Vor allem hat Refn die Langsamkeit entdeckt. Der Wendepunkt in dieser Hinsicht ist »Walhalla Rising« (2009), vermutlich bis heute sein stärkster Film. Was als knochenbrechender Wikinger-Prügelfilm beginnt, verwandelt sich Schritt für Schritt in einen abstrakt-psychedelischen Ambient-Trip, der stellenweise, im ewigen Nebel der Frühgeschichte, komplett zum Stillstand kommt. Der weithin gefeierte (insgesamt freilich weitaus weniger eigensinnige) Nachfolger »Drive« (2011) beginnt gleich mit einer radikal ausgebremsten Auto­verfolgungsjagd. Und der in Thailand produzierte Psychothriller »Only God Forgives« (2013) verwandelt eine simple Rachegeschichte in einen hypnotischen, wie sediert anmutenden Höllentrip durch düster leuchtende Seelenlandschaften.
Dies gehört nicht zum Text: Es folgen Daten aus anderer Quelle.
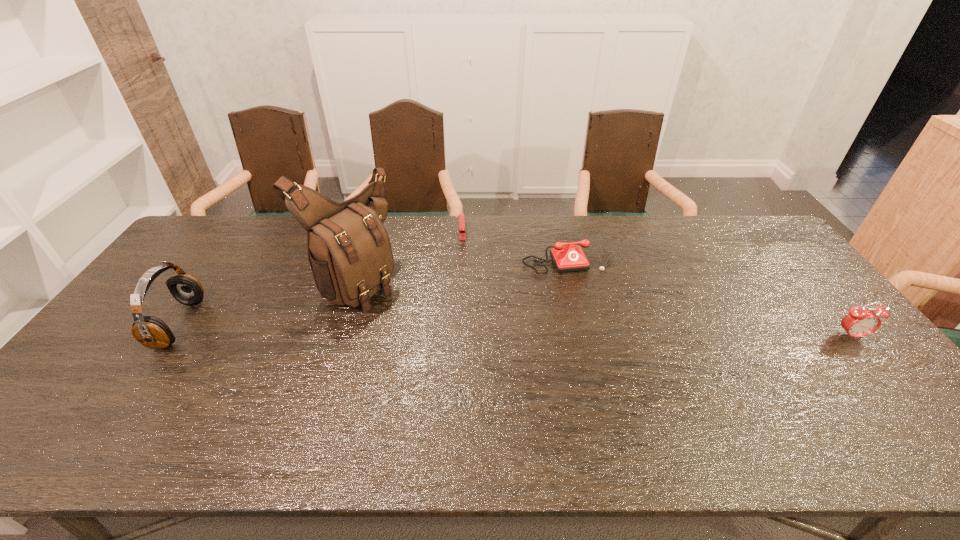 Identify the location of blank space that satisfies the following two spatial constraints: 1. on the front side of the third object from left to right; 2. on the left side of the second shortest object. (461, 254). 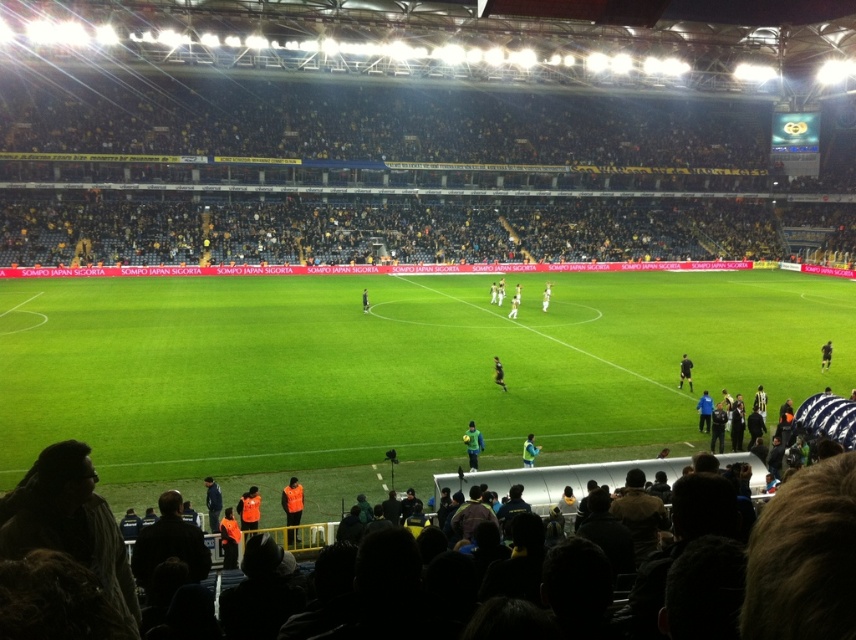 You are a photographer standing at the edge of the soccer field. You want to take a photo that includes both the point at the edge of the field near the center of the image and another point further back on the field. Which of the two points, point (494, 356) or point (361, 298), should you focus on first to ensure both are in clear view?

You should focus on point (494, 356) first because it is closer to the viewer than point (361, 298). By focusing on the closer point, the further point will also be in acceptable focus due to depth of field.

You are a photographer standing at the edge of the soccer field. You want to capture a photo where both the black matte referee at right and the dark blue jersey at center are visible. Considering their sizes, which object should you focus on first to ensure both are in frame?

The black matte referee at right is larger in size compared to the dark blue jersey at center, so you should focus on the black matte referee at right first to ensure both are in frame.

You are a photographer at the soccer stadium. You need to take a photo of the two players wearing the dark blue jersey at center and black jersey at center. Which player should you focus on first if you want to capture them from left to right in the frame?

Bereits in »Only God Forgives« ist die zugrunde liegende Genre-Erzählung nur noch ein Reflex, der den Bildern selbst äußerlich bleibt. »The Neon Demon« frischt die Farbpalette auf und geht noch einmal einen entscheidenden Schritt weiter in Richtung reines Designerkino. Zu sich selbst kommt der Film nicht bei Blutduschen und Leichensex, sondern in Fotoshooting- und Fashion-Show-Szenen, die Raum, Zeit und nicht nur männlich-voyeuristische, sondern letzlich alle menschlichen Blickpositionen auslöschen. Es gibt nichts als weibliche, halbnackte Körper, die in leuchtenden Farbflächen und Cliff-Martinez-Soundscapes baden, manchmal von pul­sierenden Stroboskopblitzen illuminiert werden und sich immer mal wieder mit einer sonderbaren dreieckigen Neon-Skulptur treffen, die wohl weniger ein vulgärfreudia­nisches Symbol oder gar ein zu entschlüsselndes Mysterium darstellt als ein Markenzeichen, in das der ­Regisseur im Abspann nicht zufällig seine Initialen »NWR« hineinkopiert. In diesem Sinne ist »The Neon ­Demon«, allem amerikanischen Oberflächen-Glamour zum Trotz, auch ein logischer Endpunkt des europäischen Autorenkinos: als ultimative Verkörperung eines Regisseur-Egos, das die Welt beim Versuch, sie sich untertan zu machen, Schritt für Schritt auslöscht.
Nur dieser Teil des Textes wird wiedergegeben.